León (la tilde es una forma de naturalización amable) y Paqui triunfaron cuando empezaba el siglo en la calle Plocia de Cádiz, aún pendiente de explotar como vía de primer orden turístico y tapeístico.

Allí deslumbraron a muchos, incluso a los que le ofrecieron irse a un esplendoroso y efímero restaurante convertido ahora en elefante blanco de los buenos tiempos, el Lumen de los antiguos Cuarteles de Varela. Tras un irregular paso por otro local, ha vuelto a su esencia, a la diversión, a la invención desde la tradición, a la fusión de su mirada lejana con el producto cercano. El resultado festivo y feliz, sensual y sabroso es Código de Barra. El local está en la maltradada y encantadora Plaza de Candelaria, siempre a medio recuperar del abandono.

En los últimos años ha coleccionado premios, aplausos y menciones, desde la de Jamie Oliver en la prensa británica (que le ha multiplicado las visitas foráneas) hasta las de comensales locales convertidos en adhesiones inquebrantables.

Había que probar qué hay tras tantas buenas palabras y, tras dos visitas, diría que se trata de una mezcla perfecta entre rigor técnico y ganas de cachondeo, entre respeto a la materia prima y afán de divertir. El resultado es una experiencia desenfadada que apetece repetir y conocer mejor, con un punto de alta comedia en un mundo como el gastronómico tan dado últimamente al drama, la sobreactuación y los diálogos sesudos.

Griffoen parece querer traducir todos los frutos del mar de Cádiz y sus recetas más célebres. Se atreve hasta con una tortilla de camarones (con mayonesa de kimchi) que convierte en un bastón servido en una piedrita ostionera con un orificio al efecto. El sabor de la masa, sin el temible exceso de grasa, es estupendo. Quizás, el juego vaya contra la textura, menos crujiente de lo deseable por el grosor de la pieza.

Pero sirve como declaración de intenciones antes de un caviar caletero con falsas huevas de ningún esturión sobre una rica mezcla de salazones en una suerte de ensaladilla sutil servida en una lata. La mezcla de sonrisa, placer, sabor genuino y gracia se reproduce aún mejor con la caballa frita pero no, en la que se vierte sobre el pescado azul el elixir caliente que lo cocina levemente, en un punto maravilloso. Algo parecido sucede con el ostión crujiente con mantequilla de algas y el gnocchi de papa con choco (deshidratado). Es el sabor eterno, el de la infancia (sí, y el de las ahogadillas) pero revisado y respetado, visto con distancia, presentado con una distinción que se agradece y por las ganas de no repetirse. El truco vuelve a funcionar con el trampantojo de calamares a la llama con churros y café.
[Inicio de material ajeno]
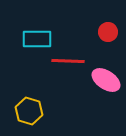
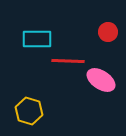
pink ellipse: moved 5 px left
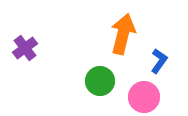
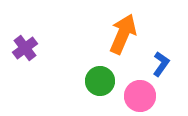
orange arrow: rotated 9 degrees clockwise
blue L-shape: moved 2 px right, 3 px down
pink circle: moved 4 px left, 1 px up
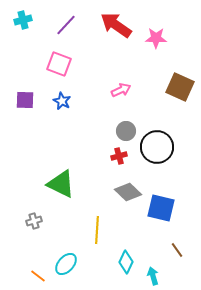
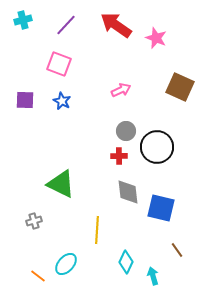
pink star: rotated 20 degrees clockwise
red cross: rotated 14 degrees clockwise
gray diamond: rotated 40 degrees clockwise
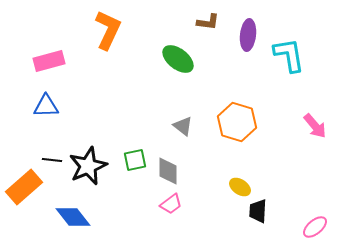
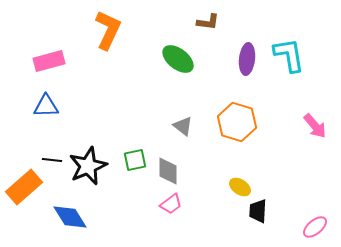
purple ellipse: moved 1 px left, 24 px down
blue diamond: moved 3 px left; rotated 6 degrees clockwise
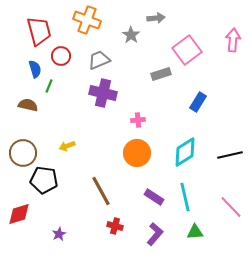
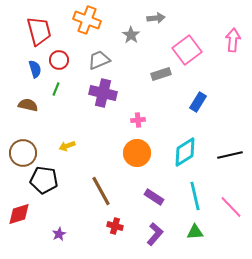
red circle: moved 2 px left, 4 px down
green line: moved 7 px right, 3 px down
cyan line: moved 10 px right, 1 px up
En otra visita, me tiré por las carnes (conejo asado con morcilla de Chiclana y rabo de toro con col asada y arroz al vino fino). Me resultaron exquisitas, más directas las preparaciones, más tradicionales y transparentes, de presentación estupenda y casi más cuidada todavía la selección pero ya sin el componente de afortunada broma que me pareció que tenían todos los platos de pescado, marisco y mar. Por sacar alguna pega, eché de menos más verdura en la carta actual y algo más de postres (aunque no sean mi prioridad).La atención es de Paqui, pareja y cómplice necesaria. Es la condición para disfrutar lo que aparece en los platos. Controla la pequeña salita, renovada y luminosa, y la terraza con esa mezcla de discreción, rapidez y omnipresencia de los que sienten un local como sólo pueden hacerlo sus autores. Tiene un nivel de consideración y respeto –tan infrecuente por estos lares– que le permite reconocer a una persona que sólo ha ido una vez, un año antes, y saber qué pidió, además de recordar que venía con una niña con problemas de intolerancia. Muy bien que la cocina sea transparente.

Los talibanes de lo tradicional y las ventas, los fanáticos radicales e intransigentes del plato hondo y lo de toda la vida, sin la menor variante, pueden llevarse algún susto o disgusto. Todos los demás, que son más, los que gustan de romper tópicos, reírse de los clichés, variar y descubrir, de disfrutar visiones, versiones, interpretaciones y acentos tienen una cita fija con uno de los locales con la cocina más interesante, sorprendente y brillante de la ciudad de Cádiz, incluso de la Bahía. Yo me lo pasé muy bien. Eso, hoy día, es excepcional.